For my birthday in April, a thoughtful friend sent me a card with a joke about cooking with vodka and a book called The Happiness Project by Gretchen Rubin. I was skeptical of the book. Its cover is bright and cheery and says “Happiness” on it. It falls in the “self-help” category. It is a bestseller. I put it in my nightstand book queue, a place where books face unclear fates.
While packing for our vacation last week, I did the usual frenzied gathering of reading material, grabbing The Happiness Project and Yuvi Zalkow’s A Brilliant Novel in the Works.
These two books were an odd pair. Yuvi’s book was an odd pair with the beach. But both books and the beach ended up being just what I needed.
I’ll post about Yuvi’s novel (which I adored) later. If I’ve chatted with you recently, I probably mentioned The Happiness Project. I told you it’s full of wisdom that seems obvious when you hear it, which somehow makes it more powerful. It says you should work at being happy. That you shouldn’t feel selfish or petty or uncool for doing so. And that being happy will make others around you happier. And this is all wrapped up with interesting quotes and tidbits from great thinkers and spiritual leaders. Gretchen Rubin is a sensible person and a thorough researcher, which makes the exploration of the topic more interesting but also preserves a kind of detachment from the concept of “happiness” that calmed my anxieties around self-help indulgence.
One of the ideas that kicked me in the kidneys: “Don’t let the perfect be the enemy of good.” In other words, don’t let your idea of how things should be done leave you paralyzed, doing nothing. I am guilty.

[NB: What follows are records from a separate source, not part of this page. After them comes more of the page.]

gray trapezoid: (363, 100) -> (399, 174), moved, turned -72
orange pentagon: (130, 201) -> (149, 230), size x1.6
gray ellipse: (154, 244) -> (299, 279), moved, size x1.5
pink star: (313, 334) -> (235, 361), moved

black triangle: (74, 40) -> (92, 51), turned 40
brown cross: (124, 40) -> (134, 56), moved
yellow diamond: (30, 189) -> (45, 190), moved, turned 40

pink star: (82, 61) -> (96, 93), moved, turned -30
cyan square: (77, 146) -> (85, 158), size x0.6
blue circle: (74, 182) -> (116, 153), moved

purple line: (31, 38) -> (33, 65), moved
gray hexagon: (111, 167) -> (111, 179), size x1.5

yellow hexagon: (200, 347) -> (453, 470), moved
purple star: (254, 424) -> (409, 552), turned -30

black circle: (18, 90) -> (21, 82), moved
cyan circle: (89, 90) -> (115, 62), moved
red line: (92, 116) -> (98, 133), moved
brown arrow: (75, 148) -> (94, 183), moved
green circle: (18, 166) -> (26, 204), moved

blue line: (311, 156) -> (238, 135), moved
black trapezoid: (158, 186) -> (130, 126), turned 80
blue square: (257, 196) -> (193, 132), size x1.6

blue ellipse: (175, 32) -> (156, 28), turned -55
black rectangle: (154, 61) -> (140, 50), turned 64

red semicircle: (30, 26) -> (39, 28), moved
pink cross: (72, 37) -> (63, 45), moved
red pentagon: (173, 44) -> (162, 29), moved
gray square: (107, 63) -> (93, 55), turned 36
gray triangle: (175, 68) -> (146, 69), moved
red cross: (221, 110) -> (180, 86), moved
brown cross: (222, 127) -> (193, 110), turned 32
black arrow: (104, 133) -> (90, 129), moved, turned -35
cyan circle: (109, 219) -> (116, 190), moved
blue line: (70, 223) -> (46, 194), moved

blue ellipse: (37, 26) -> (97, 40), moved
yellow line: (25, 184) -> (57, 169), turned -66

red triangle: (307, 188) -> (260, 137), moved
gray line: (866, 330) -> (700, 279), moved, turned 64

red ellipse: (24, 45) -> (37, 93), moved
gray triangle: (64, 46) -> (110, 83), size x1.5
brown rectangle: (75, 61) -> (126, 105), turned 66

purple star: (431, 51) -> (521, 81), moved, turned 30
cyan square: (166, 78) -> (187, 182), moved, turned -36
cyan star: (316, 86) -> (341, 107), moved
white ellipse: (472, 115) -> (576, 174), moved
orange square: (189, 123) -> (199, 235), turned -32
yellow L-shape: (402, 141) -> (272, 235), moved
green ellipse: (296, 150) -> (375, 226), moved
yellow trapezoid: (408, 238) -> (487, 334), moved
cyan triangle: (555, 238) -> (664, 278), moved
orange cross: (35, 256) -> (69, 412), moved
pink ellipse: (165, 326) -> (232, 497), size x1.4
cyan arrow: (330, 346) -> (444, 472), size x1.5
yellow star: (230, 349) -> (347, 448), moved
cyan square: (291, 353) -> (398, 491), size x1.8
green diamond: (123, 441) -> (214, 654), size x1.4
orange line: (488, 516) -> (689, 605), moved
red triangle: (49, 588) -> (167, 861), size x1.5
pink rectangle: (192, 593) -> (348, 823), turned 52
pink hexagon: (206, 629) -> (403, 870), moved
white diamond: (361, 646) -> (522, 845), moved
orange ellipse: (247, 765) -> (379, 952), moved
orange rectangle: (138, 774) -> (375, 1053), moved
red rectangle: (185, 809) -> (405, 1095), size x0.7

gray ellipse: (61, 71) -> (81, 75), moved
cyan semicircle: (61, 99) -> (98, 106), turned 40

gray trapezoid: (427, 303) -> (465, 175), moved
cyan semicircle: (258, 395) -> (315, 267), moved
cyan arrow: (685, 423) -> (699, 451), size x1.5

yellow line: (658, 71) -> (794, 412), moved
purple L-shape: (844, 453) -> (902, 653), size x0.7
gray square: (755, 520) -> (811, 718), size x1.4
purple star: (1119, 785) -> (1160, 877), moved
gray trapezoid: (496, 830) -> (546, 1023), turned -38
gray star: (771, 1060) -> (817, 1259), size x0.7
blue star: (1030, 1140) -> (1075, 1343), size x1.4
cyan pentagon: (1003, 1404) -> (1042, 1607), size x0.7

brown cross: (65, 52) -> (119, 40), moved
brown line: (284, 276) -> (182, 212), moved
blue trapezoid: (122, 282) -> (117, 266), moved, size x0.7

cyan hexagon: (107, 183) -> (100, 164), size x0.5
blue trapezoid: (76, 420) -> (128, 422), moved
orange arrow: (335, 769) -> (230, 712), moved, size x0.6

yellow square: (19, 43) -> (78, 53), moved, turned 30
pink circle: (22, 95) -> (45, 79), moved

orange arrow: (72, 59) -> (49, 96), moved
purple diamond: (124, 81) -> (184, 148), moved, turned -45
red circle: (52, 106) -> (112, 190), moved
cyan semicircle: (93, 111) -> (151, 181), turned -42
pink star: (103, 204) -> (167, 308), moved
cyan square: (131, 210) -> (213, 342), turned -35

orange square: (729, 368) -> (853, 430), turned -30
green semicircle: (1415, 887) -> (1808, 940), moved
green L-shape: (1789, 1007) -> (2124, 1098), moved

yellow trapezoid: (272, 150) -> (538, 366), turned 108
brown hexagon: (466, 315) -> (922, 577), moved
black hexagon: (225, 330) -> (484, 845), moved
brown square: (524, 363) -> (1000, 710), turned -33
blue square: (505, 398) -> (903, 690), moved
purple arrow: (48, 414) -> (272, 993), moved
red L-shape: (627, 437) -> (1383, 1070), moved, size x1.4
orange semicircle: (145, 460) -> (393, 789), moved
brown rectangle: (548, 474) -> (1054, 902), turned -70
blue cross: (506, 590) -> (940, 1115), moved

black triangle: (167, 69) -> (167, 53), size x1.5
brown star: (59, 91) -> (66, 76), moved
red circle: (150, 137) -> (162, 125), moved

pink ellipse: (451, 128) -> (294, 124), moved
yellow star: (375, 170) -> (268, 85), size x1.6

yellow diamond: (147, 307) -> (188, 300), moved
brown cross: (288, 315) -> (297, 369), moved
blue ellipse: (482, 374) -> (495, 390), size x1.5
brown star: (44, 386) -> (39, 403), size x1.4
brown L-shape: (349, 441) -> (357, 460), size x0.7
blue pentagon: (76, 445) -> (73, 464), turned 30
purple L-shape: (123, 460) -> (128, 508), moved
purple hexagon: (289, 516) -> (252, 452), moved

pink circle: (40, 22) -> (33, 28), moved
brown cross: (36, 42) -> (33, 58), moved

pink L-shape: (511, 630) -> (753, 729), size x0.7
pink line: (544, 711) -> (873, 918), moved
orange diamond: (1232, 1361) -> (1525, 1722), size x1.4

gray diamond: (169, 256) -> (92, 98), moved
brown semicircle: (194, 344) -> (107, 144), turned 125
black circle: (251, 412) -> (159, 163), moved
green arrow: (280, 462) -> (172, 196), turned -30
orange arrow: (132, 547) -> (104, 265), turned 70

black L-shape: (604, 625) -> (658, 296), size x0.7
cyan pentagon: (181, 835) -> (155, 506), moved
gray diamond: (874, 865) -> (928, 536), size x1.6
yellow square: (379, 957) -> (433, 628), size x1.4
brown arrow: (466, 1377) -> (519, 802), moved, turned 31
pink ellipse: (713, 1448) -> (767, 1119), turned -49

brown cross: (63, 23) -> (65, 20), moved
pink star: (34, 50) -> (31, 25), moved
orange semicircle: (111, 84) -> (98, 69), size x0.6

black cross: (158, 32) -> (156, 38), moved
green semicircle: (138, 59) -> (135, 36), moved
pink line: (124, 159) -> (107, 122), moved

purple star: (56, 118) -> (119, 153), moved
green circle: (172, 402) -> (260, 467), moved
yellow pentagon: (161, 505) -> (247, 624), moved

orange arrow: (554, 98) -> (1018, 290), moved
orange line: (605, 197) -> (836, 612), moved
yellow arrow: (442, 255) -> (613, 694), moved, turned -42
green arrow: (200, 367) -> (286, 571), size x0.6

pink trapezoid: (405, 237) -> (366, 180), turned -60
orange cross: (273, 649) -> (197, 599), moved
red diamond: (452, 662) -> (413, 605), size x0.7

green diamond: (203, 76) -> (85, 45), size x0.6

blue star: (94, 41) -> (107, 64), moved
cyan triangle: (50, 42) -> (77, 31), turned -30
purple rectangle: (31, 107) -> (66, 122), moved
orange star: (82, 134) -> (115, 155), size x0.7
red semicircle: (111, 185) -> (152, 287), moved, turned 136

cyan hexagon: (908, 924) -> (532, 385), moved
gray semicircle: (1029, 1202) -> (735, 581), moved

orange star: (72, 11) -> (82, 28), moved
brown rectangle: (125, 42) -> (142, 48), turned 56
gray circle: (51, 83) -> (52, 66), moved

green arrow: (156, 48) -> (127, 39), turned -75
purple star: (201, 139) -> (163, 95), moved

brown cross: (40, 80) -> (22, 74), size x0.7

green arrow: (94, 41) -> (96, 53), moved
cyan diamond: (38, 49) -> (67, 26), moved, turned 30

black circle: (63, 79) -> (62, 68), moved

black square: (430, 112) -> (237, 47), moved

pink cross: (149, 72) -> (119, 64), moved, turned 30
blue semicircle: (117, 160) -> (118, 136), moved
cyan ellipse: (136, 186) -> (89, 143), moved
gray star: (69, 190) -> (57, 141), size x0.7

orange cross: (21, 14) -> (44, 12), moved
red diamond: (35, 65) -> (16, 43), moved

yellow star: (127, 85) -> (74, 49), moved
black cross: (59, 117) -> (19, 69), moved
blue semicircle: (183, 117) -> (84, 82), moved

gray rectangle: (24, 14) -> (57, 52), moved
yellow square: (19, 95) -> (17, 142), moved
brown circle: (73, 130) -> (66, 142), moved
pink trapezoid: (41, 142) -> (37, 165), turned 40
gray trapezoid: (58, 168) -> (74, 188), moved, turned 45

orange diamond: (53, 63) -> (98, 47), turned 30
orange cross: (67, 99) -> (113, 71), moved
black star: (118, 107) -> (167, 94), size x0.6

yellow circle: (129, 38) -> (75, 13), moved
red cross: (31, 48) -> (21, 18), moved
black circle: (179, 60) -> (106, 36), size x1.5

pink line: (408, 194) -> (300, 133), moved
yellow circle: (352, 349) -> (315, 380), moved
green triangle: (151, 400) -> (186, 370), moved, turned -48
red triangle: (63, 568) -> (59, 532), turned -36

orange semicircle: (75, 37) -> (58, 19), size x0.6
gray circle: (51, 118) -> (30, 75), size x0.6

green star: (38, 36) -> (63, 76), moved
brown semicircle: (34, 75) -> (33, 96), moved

My friend is special. I’m not buying off her wedding registry like everyone else, I’m going to find a piece of artwork that captures her unique style yet still surprises her in a way that makes her raise one eyebrow and smile. This piece will be a one-of-a-kind original yet reasonably priced and created by an artist who has an interesting personal story I can tell her about as she delicately lifts it from sophisticated wrapping paper.
This has been a four-year search. My friend has had a baby since then, so I feel the piece of art should reflect her new maternal role as well. And that will cover the baby gift I need to get her, too…
So. You see.
And I do something similar with my writing. As if I’m afraid there are only so many words, or rather, so many perfect moments where the mood and coffee and sunlight come together in just the right way for me to capture a stunning combination of ink and paper.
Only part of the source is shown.